„Meet a Jew“ Programm gefragt wie nie

Programm zur Förderung von Toleranz und Verständnis stößt auf große Resonanz

Das im Jahr 2020 initiierte Programm „Meet a Jew“ hat seit dem 7. Oktober eine erhöhte Nachfrage erfahren. Das durch das Bundesfamilienministerium im Rahmen des Bundesprogramms „Demokratie leben“ geförderte Projekt steht unter der Schirmherrschaft des Bundespräsidenten. Ziel des Programms ist es, durch persönliche Begegnungen Vorurteile abzubauen und ein differenziertes Bild des Judentums zu vermitteln.

„Eine Begegnung kann mehr bewirken als tausend Bücher“, sagt Marat Schlafstein, einer der Initiatoren.

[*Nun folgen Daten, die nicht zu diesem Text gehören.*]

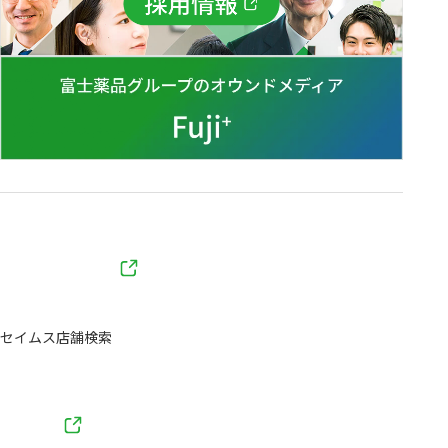
セイムス店舗検索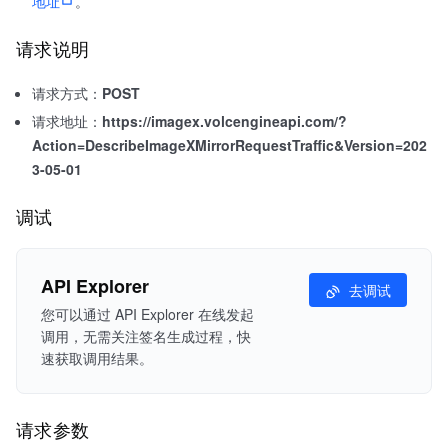
地址
。
请求说明
请求方式：
POST
请求地址：
https://imagex.volcengineapi.com/?
Action=DescribeImageXMirrorRequestTraffic&Version=202
3-05-01
调试
API Explorer
去调试
您可以通过 API Explorer 在线发起
调用，无需关注签名生成过程，快
速获取调用结果。
请求参数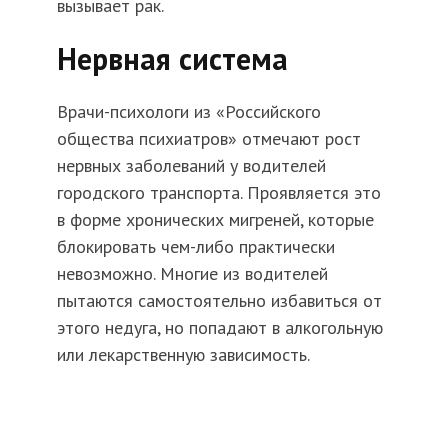
вызывает рак.
Нервная система
Врачи-психологи из «Российского
общества психиатров» отмечают рост
нервных заболеваний у водителей
городского транспорта. Проявляется это
в форме хронических мигреней, которые
блокировать чем-либо практически
невозможно. Многие из водителей
пытаются самостоятельно избавиться от
этого недуга, но попадают в алкогольную
или лекарственную зависимость.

„Meet a Jew“ wird hauptsächlich durch den Zentralrat der Juden und das Bundesfamilienministerium finanziert, mit Unterstützung der Länder Baden-Württemberg und Berlin. Zum Ende der Förderperiode im Dezember 2024 ist das Ziel, dass alle 16 Bundesländer an der Finanzierung teilnehmen. Derzeit engagieren sich über 550 Freiwillige zwischen 14 und 85 Jahren. Die Teilnehmer gehen in Tandems, die bewusst konträr zusammengestellt werden, um die Vielfalt des Judentums zu repräsentieren.

Ein zentrales Anliegen des Programms ist es, stereotype Wahrnehmungen von Juden aufzubrechen. Statt Experten werden Freiwillige mit unterschiedlichen Geschichten geschickt. Oftmals geht es in den Begegnungen um alltägliche Themen wie Sport oder Essensrezepte. Koschere Speisen werden oft mitgebracht, um alle Sinne anzusprechen. Die Freiwilligen durchlaufen ein intensives Training, das sie auf die Treffen vorbereitet und sie auf eine Entdeckungsreise zu ihrer eigenen jüdischen Identität schickt.

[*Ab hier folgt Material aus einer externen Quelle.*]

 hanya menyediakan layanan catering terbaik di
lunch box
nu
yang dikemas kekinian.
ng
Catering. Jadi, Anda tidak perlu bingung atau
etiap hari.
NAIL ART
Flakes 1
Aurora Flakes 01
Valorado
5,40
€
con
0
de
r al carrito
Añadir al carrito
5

Seit 2020 wurden rund 2600 Begegnungen durchgeführt, die 65.000 Menschen erreicht haben. Die Veranstaltungen finden überwiegend in Schulklassen (etwa 70 Prozent), aber auch in Universitäten, Sportvereinen und im digitalen Raum statt. Eine gute Vorbereitung und Nachbereitung der Gruppen sind essenziell, um die Nachhaltigkeit der Begegnungen zu gewährleisten.

Die jüngsten Ereignisse vom 7. Oktober haben das Programm stark beeinflusst. Sabena Donath betont, dass dieser Tag ein einschneidendes Erlebnis für die jüdische Gemeinschaft wäre und antisemitische Gewalt sichtbar gemacht habe. Die Nachfrage nach Begegnungen ist seitdem um 50 Prozent gestiegen. Allerdings kann nicht jede Anfrage erfüllt werden.

„Wir prüfen genau, in welchem Kontext die Begegnung stattfinden soll und ob sie sicher für unsere Ehrenamtlichen ist“, so Schlafstein.

Eine Fachtagung in Frankfurt zog über 150 Teilnehmer an, darunter Antisemitismus-Beauftragte, Kirchen-Beauftragte, Lehrkräfte und Sozialarbeiter. Das Interesse zeigt, wie dringend nach Ansätzen zur Bekämpfung von Antisemitismus gesucht wird. Donath betont, dass es nicht ausreicht, nur Bildungsansätze zu verfolgen. Es müsse sichergestellt werden, dass Schulen und Universitäten einen antisemitismusfreien Raum bieten.

„Meet a Jew“ versteht sich nicht als Allheilmittel, sondern als Baustein in der Antisemitismusprävention. Die Teilnehmer der Begegnungen sollen in der Lage sein, Stereotypen zu hinterfragen und vorurteilsfreier gegenüber anderen Minderheiten zu sein. Das Programm hat einen doppelten Effekt: Es fördert nicht nur die Toleranz der Teilnehmer, sondern stärkt auch die jüdische Identität der Freiwilligen.